Obviously, it hurt my feelings but I also was like, “Fair enough. So, I should probably apply something to this from the world of what I do.” And I asked a couple of experts just on the side after interviews, and tracking your calories religiously was something that kept coming up. And I got an app, it doesn’t really matter what app you use, but the habit is to, like everything, like you put a little creamer in your coffee, add it. Every single little tiny thing you put in your body goes in there.
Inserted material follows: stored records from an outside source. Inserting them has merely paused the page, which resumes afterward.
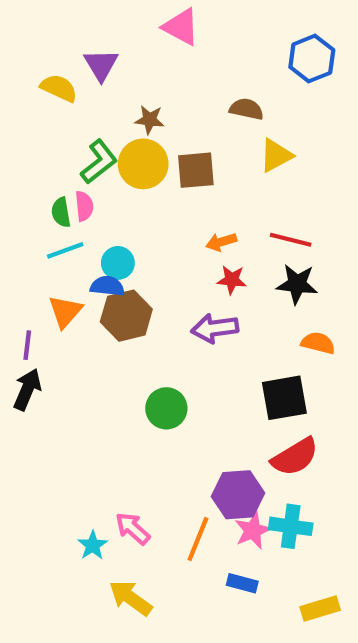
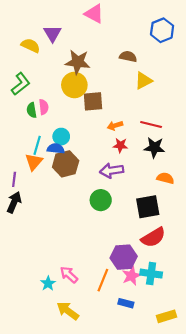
brown star: (149, 120) -> (78, 62), size x1.6
green L-shape: (99, 162) -> (21, 84), moved
brown square: (196, 170) -> (93, 101), moved
cyan line: (65, 250) -> (37, 145), moved, turned -54
green circle: (166, 408) -> (101, 200), moved

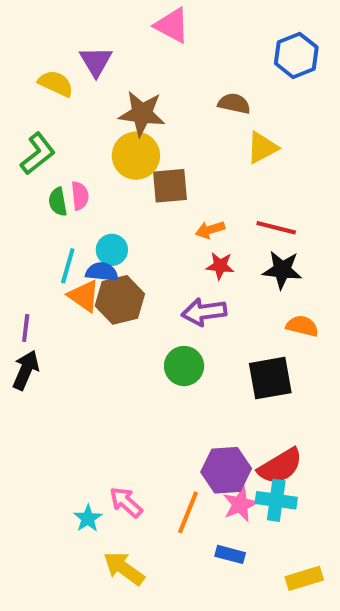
orange triangle: (34, 162) -> (84, 296), moved, turned -36
red semicircle: (153, 237) -> (280, 466), moved

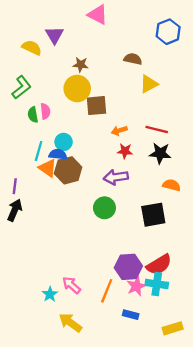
brown star: (142, 114) -> (81, 65), size x0.6

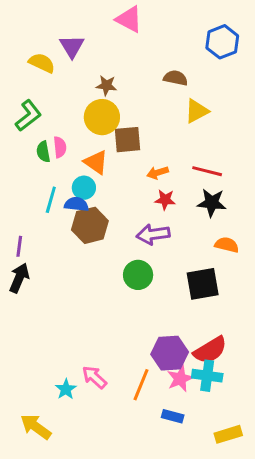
orange triangle: (48, 168) -> (96, 162), moved
yellow arrow: (70, 323) -> (36, 427), moved

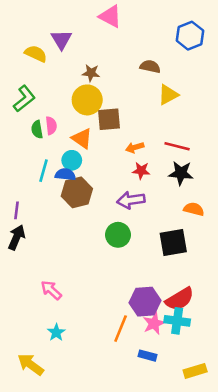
pink arrow: (94, 377) -> (51, 290), moved

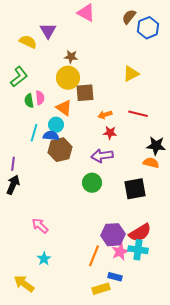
brown semicircle: (150, 67) -> (129, 17), moved, turned -63
black star: (181, 173) -> (156, 146), moved
yellow rectangle: (195, 371) -> (101, 289), moved

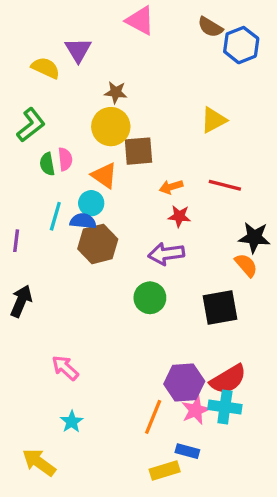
brown semicircle: (129, 17) -> (210, 27), turned -98
orange semicircle: (151, 163) -> (246, 265), turned 35
purple line: (13, 164) -> (16, 241), moved

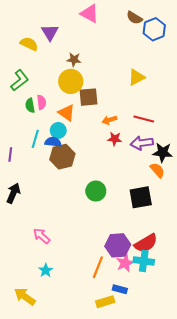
purple arrow: (166, 254) -> (142, 143), moved

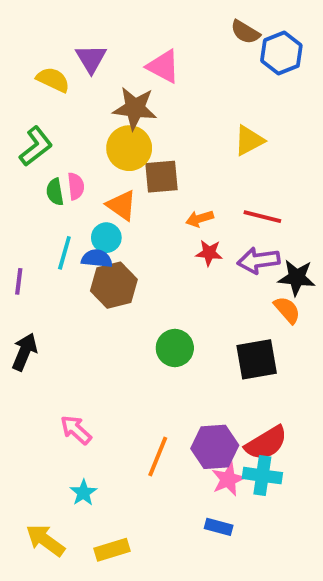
pink triangle: (90, 14) -> (163, 66), moved
brown star: (74, 60) -> (135, 108), size x1.6
orange line: (98, 267) -> (158, 456), moved
yellow rectangle: (105, 302) -> (112, 550), moved

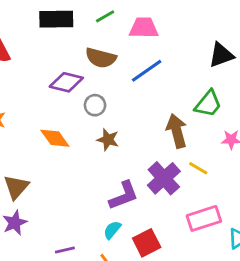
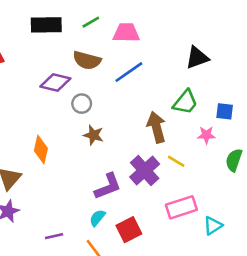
orange diamond: (55, 138) -> (41, 150), moved, turned 48

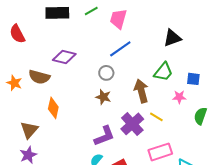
pink trapezoid: (126, 33) -> (118, 19), turned -75
brown semicircle: (87, 60) -> (39, 77), moved
gray circle: (82, 104) -> (106, 73), moved
brown star: (93, 135) -> (103, 97), moved

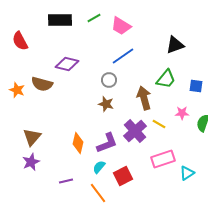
pink trapezoid: (118, 19) -> (121, 26), turned -75
pink star: (179, 97) -> (182, 113), moved
orange diamond: (53, 108) -> (78, 143), moved

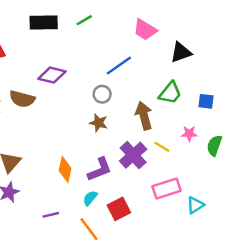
pink trapezoid: (121, 26) -> (145, 30), moved

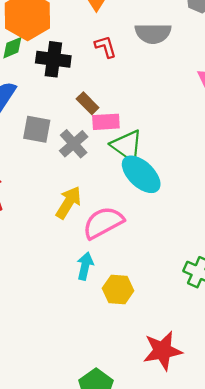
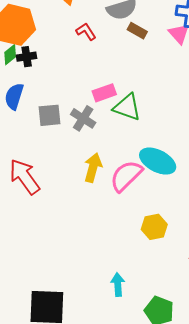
black cross: (53, 59) -> (27, 57), moved, size x0.7
brown rectangle: (88, 103) -> (137, 31), moved
cyan ellipse: (141, 174) -> (158, 161), moved
cyan arrow: (85, 266) -> (118, 285), moved

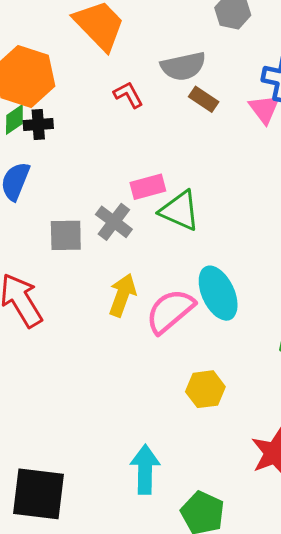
gray square: (50, 115) -> (66, 235), moved
cyan ellipse: (158, 161) -> (218, 293), turned 33
cyan arrow: (118, 285) -> (145, 469), size x1.4

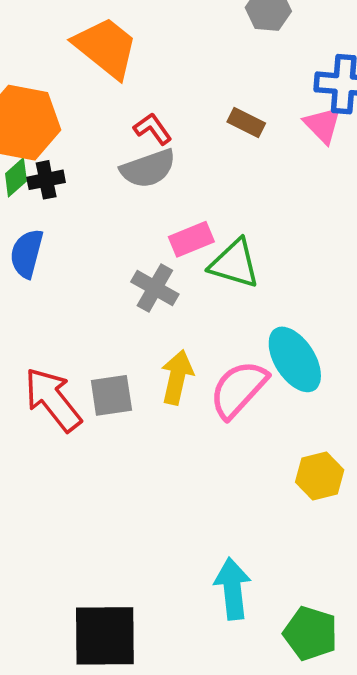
gray semicircle: (183, 66) -> (148, 168), moved
gray square: (66, 235) -> (111, 395), moved
yellow hexagon: (205, 389) -> (320, 476), moved

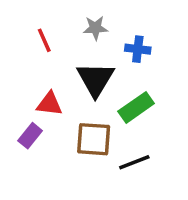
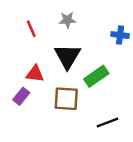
blue cross: (138, 49) -> (120, 35), moved
black line: (134, 162) -> (108, 123), moved

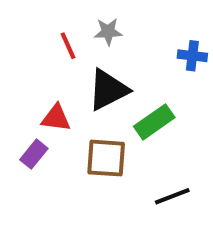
red line: (31, 29) -> (68, 46), moved
black triangle: (68, 56) -> (108, 90), turned 32

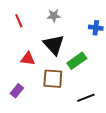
red line: (68, 46) -> (19, 21), moved
black triangle: (108, 90) -> (54, 45), turned -45
purple rectangle: (34, 154) -> (17, 91), moved

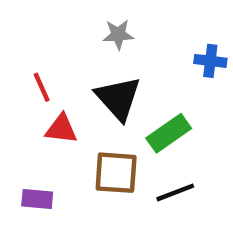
red line: (19, 21) -> (42, 87), moved
purple rectangle: (17, 91) -> (37, 199), turned 56
black line: (86, 98) -> (175, 192), moved

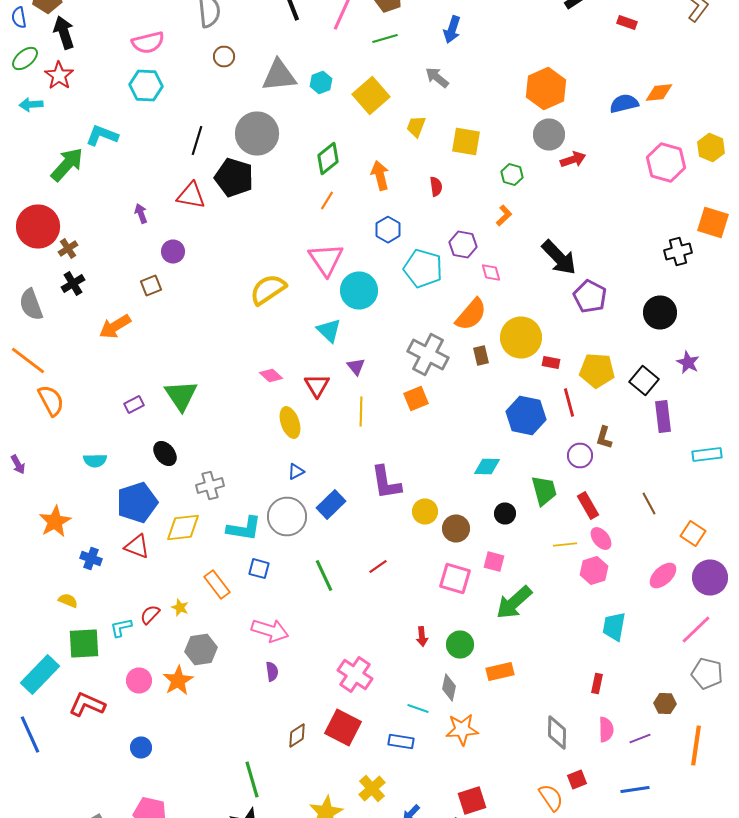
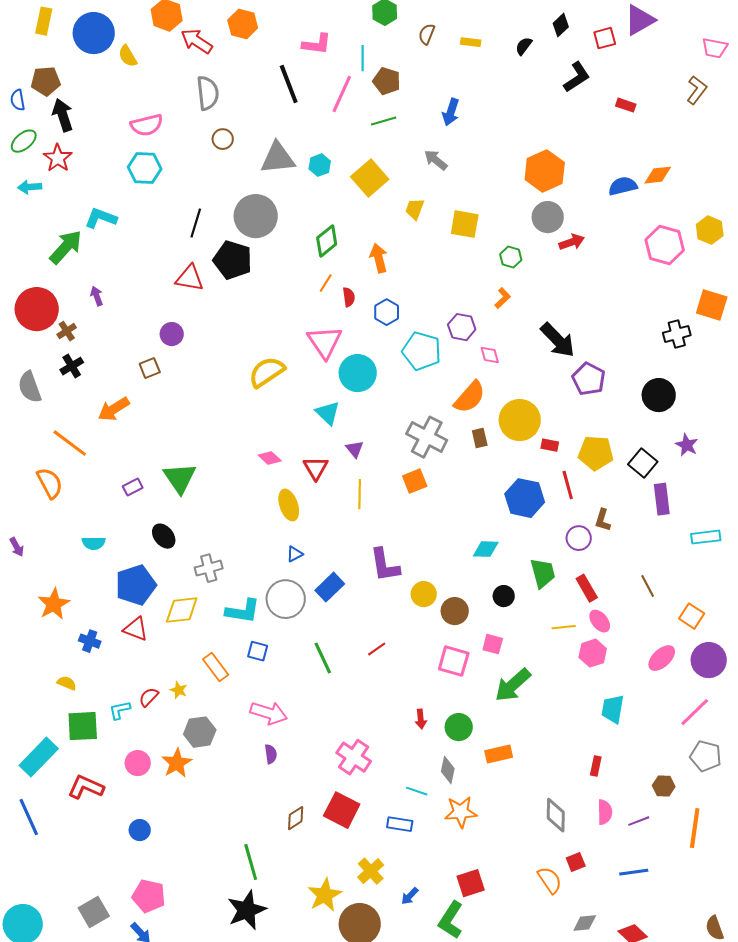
red semicircle: (436, 186) -> (349, 297), moved
purple arrow: (141, 214) -> (97, 296), moved
orange line: (28, 360) -> (70, 443), moved

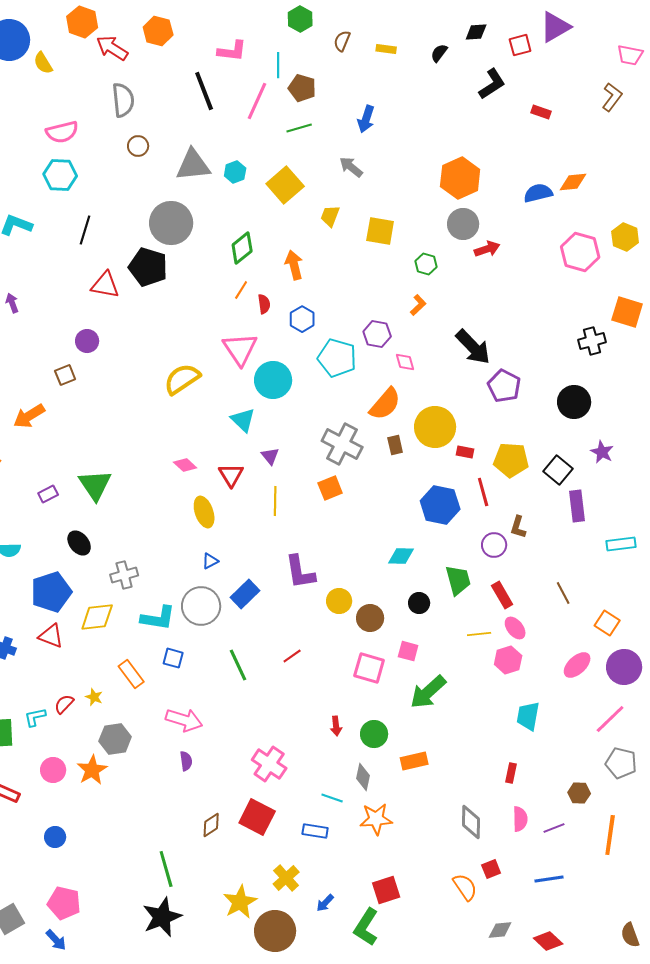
black diamond: (561, 25) -> (476, 32), turned 40
black line: (196, 223) -> (85, 230), moved

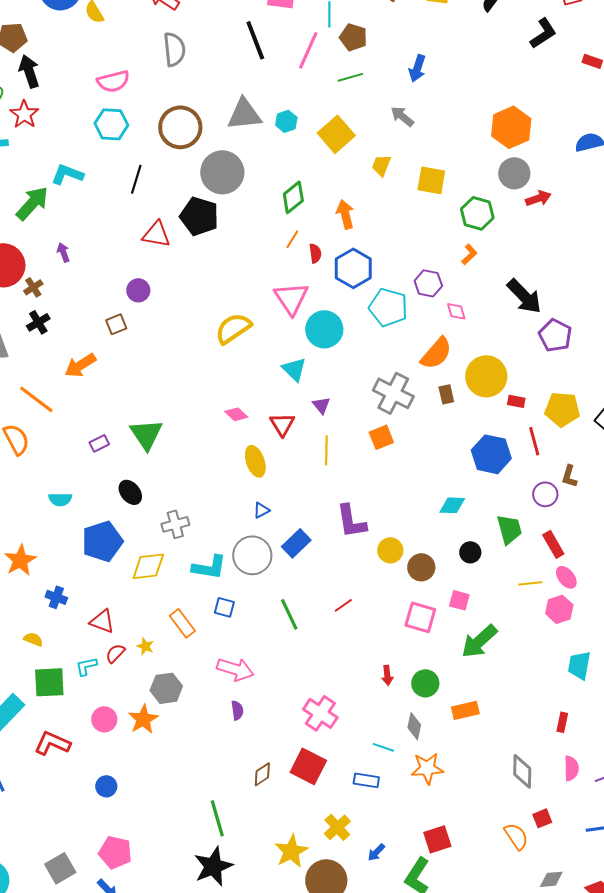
brown circle: (138, 146) -> (180, 127), moved, size x2.0
green hexagon: (426, 264) -> (477, 213), size x1.5
blue hexagon: (302, 319) -> (353, 268), size x1.5
red triangle: (51, 636) -> (102, 621), moved

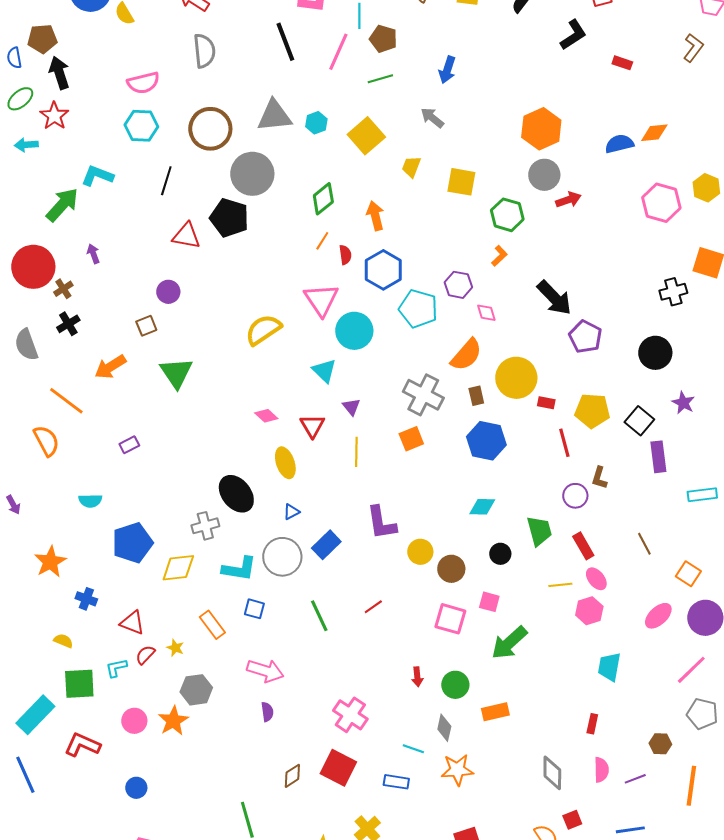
green triangle: (146, 434) -> (176, 373), moved
blue hexagon: (491, 454) -> (486, 441), moved
black ellipse: (130, 492) -> (236, 494), moved, size x1.5

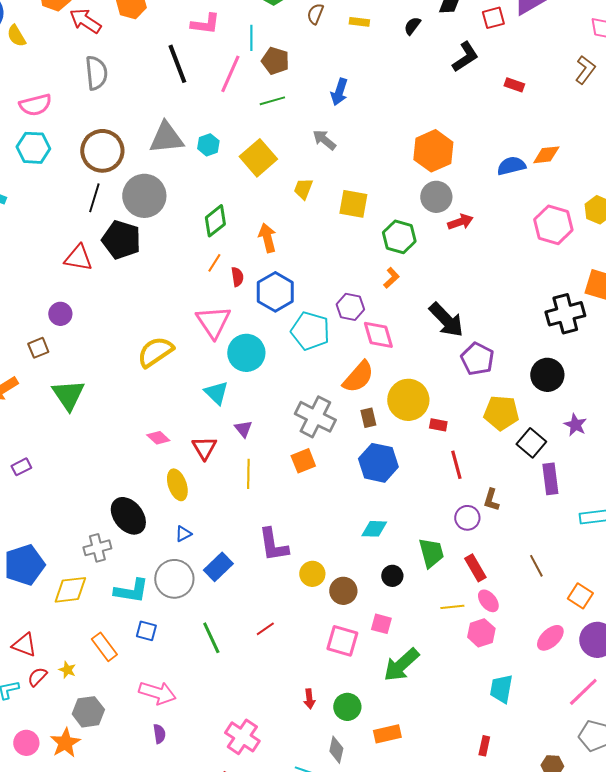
black line: (166, 181) -> (94, 198), moved
black cross: (673, 292) -> (565, 314), size x1.4
pink diamond: (486, 313) -> (378, 335), size x1.6
yellow pentagon: (592, 411) -> (501, 413), moved

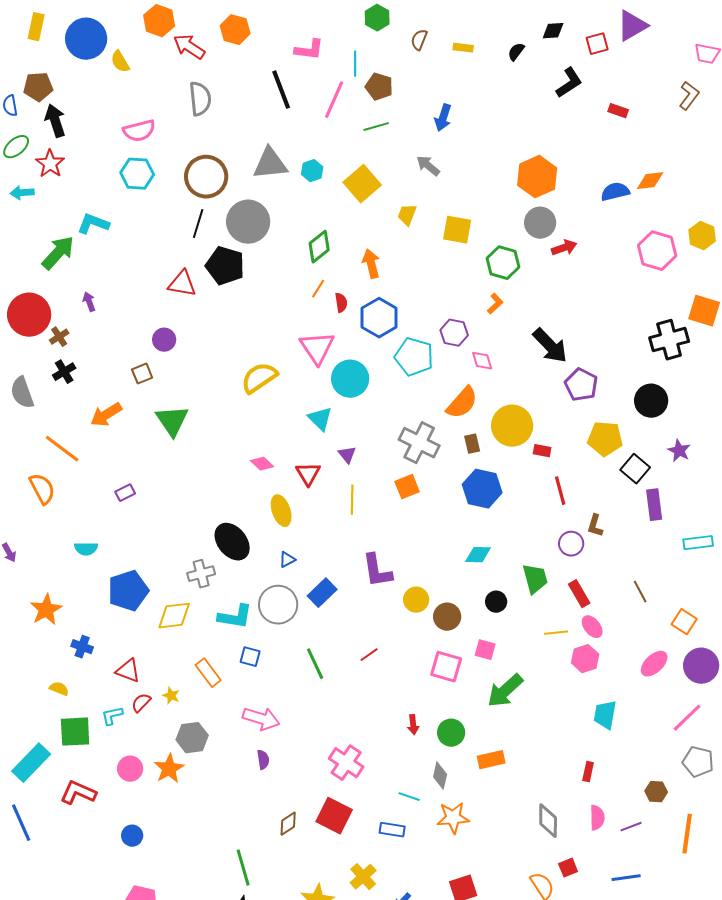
pink diamond: (378, 335) -> (482, 361), size x0.7

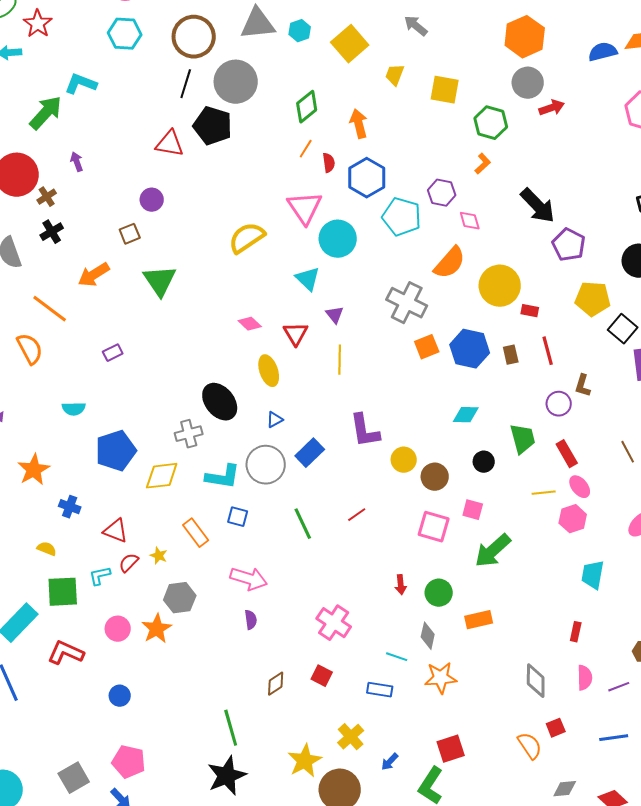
brown rectangle: (472, 444) -> (511, 355), moved
orange square: (407, 487) -> (427, 347), moved
red square: (334, 816) -> (322, 676), size x0.6

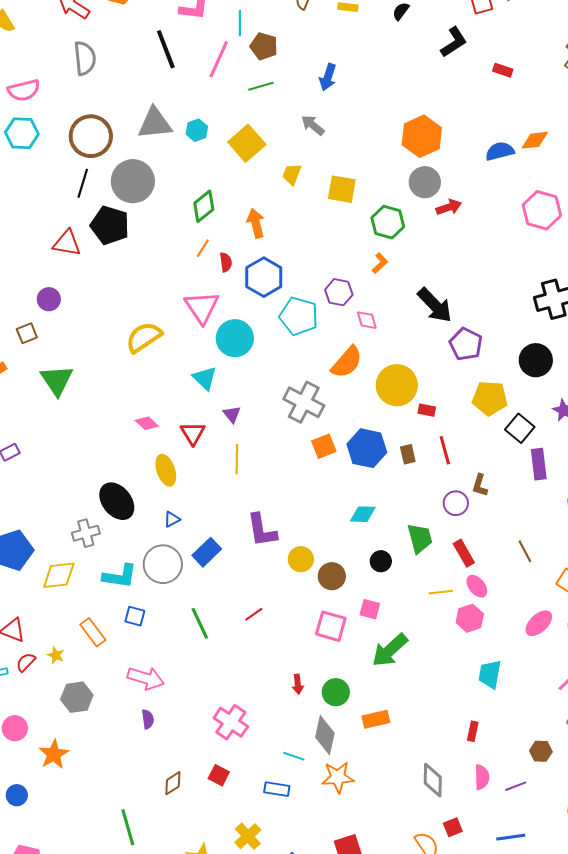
orange star: (157, 629) -> (54, 754), moved
gray diamond: (428, 636) -> (325, 735), size x1.4

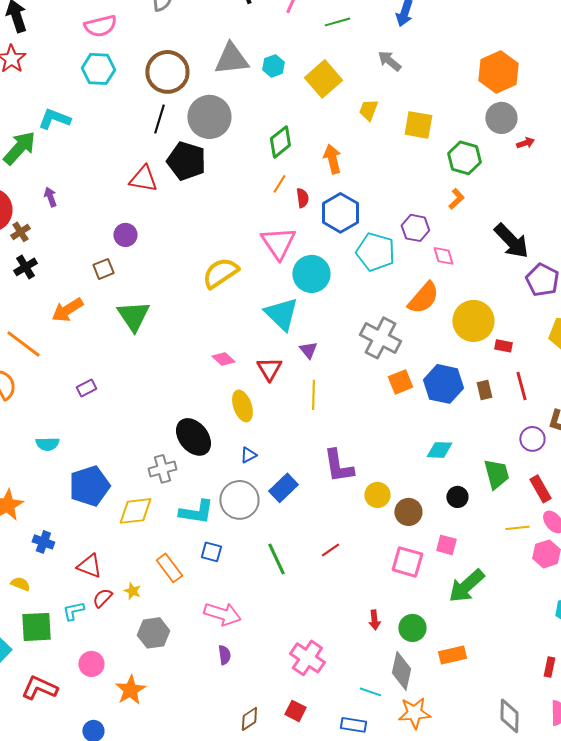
red arrow: (449, 207) -> (525, 143), size x0.7
cyan triangle: (205, 378) -> (281, 314), size x1.4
It is astonishing how overboard your calories are without your realization of it. You just really kind of have this intuition that, “Eh, that wasn’t that bad,” when you would go over the line pretty easily. Changed everything for me. I was able to lose 100 pounds using that technique.

Pete Mockaitis
Okay. And is there a key nugget you share that seems to connect and resonate with folks; it’s Kindle book highlighted and retweeted, etc.?

David McRaney
Well, in the most recent book, a lot of people, the early interviewers I talked to you about, debates have winners and losers, and nobody wants to be a loser. So, the most important thing is to have a conversation where you try to get at, “Why is it do we disagree on the issue?”

Pete Mockaitis
And if folks want to learn more or get in touch, where would you point them?

David McRaney
All of my stuff and my podcast is under You Are Not So Smart, YouAreNotSoSmart.com, and that’s the name of the podcast. How Minds Change is just the name of the book, and you can find information about everything I do, from lectures to consulting, to books and everything else at just DavidMcRaney.com.

Pete Mockaitis
And do you have a final challenge or call to action for folks looking to be awesome at their jobs?

David McRaney
Yeah, it’s a thought experiment that my friend Will Storr created, and it goes like this. Ask yourself, “Are you right about everything?” And some people are going to say yes. That is a whole issue you got to work on, my friend. But let’s assume you’re like the rest of us, and you say, “No.” If the answer is no, ask yourself, “What are you wrong about?” And if the answer to that is, “I don’t know,” ask yourself why you don’t know and how you would correct that. I think that’s useful in any job.

Pete Mockaitis
All right. David, thank you. This has been a treat. I wish you much luck with your book “How Minds Change,” and all you’re up to.

David McRaney
I appreciate it, man. Thank you for all your patience and for your participation and your willingness to get into weird territory. I think that’s fantastic.